Stored data entries:
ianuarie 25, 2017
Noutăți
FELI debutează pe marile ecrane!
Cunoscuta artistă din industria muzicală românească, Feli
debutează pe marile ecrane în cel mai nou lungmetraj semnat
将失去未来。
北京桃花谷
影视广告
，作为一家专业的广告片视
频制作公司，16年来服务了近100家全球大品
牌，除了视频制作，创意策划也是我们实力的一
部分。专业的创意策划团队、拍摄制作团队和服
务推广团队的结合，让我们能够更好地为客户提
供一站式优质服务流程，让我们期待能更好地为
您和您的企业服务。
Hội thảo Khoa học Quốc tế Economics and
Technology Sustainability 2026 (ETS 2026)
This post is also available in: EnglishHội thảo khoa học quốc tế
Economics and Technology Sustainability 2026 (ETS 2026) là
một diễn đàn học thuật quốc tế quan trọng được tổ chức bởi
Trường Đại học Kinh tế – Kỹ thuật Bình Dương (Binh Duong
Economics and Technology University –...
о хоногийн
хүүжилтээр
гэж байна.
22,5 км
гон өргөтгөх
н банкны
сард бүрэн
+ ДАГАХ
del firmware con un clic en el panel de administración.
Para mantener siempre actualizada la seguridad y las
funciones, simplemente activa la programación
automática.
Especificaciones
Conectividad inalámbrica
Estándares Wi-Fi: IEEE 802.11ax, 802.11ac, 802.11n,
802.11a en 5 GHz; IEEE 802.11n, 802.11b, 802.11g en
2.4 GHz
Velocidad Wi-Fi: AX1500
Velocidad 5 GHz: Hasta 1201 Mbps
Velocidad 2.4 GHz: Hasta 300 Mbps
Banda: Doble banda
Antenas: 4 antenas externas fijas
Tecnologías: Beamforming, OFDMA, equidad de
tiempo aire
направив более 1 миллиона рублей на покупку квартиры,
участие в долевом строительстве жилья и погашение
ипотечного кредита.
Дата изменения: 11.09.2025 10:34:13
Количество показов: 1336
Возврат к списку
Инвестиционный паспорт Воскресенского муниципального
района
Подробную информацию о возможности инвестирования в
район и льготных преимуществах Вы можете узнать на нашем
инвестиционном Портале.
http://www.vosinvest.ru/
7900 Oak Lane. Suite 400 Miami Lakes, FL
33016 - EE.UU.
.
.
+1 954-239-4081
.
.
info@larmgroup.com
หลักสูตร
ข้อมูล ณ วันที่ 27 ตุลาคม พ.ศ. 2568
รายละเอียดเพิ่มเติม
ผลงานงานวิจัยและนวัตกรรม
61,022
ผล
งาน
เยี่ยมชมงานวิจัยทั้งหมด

## Exercise prompt
Retype the entries shown above. Keep every word exactly as it is.

## Result
ianuarie 25, 2017
Noutăți
FELI debutează pe marile ecrane!
Cunoscuta artistă din industria muzicală românească, Feli
debutează pe marile ecrane în cel mai nou lungmetraj semnat
将失去未来。
北京桃花谷
影视广告
，作为一家专业的广告片视
频制作公司，16年来服务了近100家全球大品
牌，除了视频制作，创意策划也是我们实力的一
部分。专业的创意策划团队、拍摄制作团队和服
务推广团队的结合，让我们能够更好地为客户提
供一站式优质服务流程，让我们期待能更好地为
您和您的企业服务。
Hội thảo Khoa học Quốc tế Economics and
Technology Sustainability 2026 (ETS 2026)
This post is also available in: EnglishHội thảo khoa học quốc tế
Economics and Technology Sustainability 2026 (ETS 2026) là
một diễn đàn học thuật quốc tế quan trọng được tổ chức bởi
Trường Đại học Kinh tế – Kỹ thuật Bình Dương (Binh Duong
Economics and Technology University –...
о хоногийн
хүүжилтээр
гэж байна.
22,5 км
гон өргөтгөх
н банкны
сард бүрэн
+ ДАГАХ
del firmware con un clic en el panel de administración.
Para mantener siempre actualizada la seguridad y las
funciones, simplemente activa la programación
automática.
Especificaciones
Conectividad inalámbrica
Estándares Wi-Fi: IEEE 802.11ax, 802.11ac, 802.11n,
802.11a en 5 GHz; IEEE 802.11n, 802.11b, 802.11g en
2.4 GHz
Velocidad Wi-Fi: AX1500
Velocidad 5 GHz: Hasta 1201 Mbps
Velocidad 2.4 GHz: Hasta 300 Mbps
Banda: Doble banda
Antenas: 4 antenas externas fijas
Tecnologías: Beamforming, OFDMA, equidad de
tiempo aire
направив более 1 миллиона рублей на покупку квартиры,
участие в долевом строительстве жилья и погашение
ипотечного кредита.
Дата изменения: 11.09.2025 10:34:13
Количество показов: 1336
Возврат к списку
Инвестиционный паспорт Воскресенского муниципального
района
Подробную информацию о возможности инвестирования в
район и льготных преимуществах Вы можете узнать на нашем
инвестиционном Портале.
http://www.vosinvest.ru/
7900 Oak Lane. Suite 400 Miami Lakes, FL
33016 - EE.UU.
.
.
+1 954-239-4081
.
.
info@larmgroup.com
หลักสูตร
ข้อมูล ณ วันที่ 27 ตุลาคม พ.ศ. 2568
รายละเอียดเพิ่มเติม
ผลงานงานวิจัยและนวัตกรรม
61,022
ผล
งาน
เยี่ยมชมงานวิจัยทั้งหมด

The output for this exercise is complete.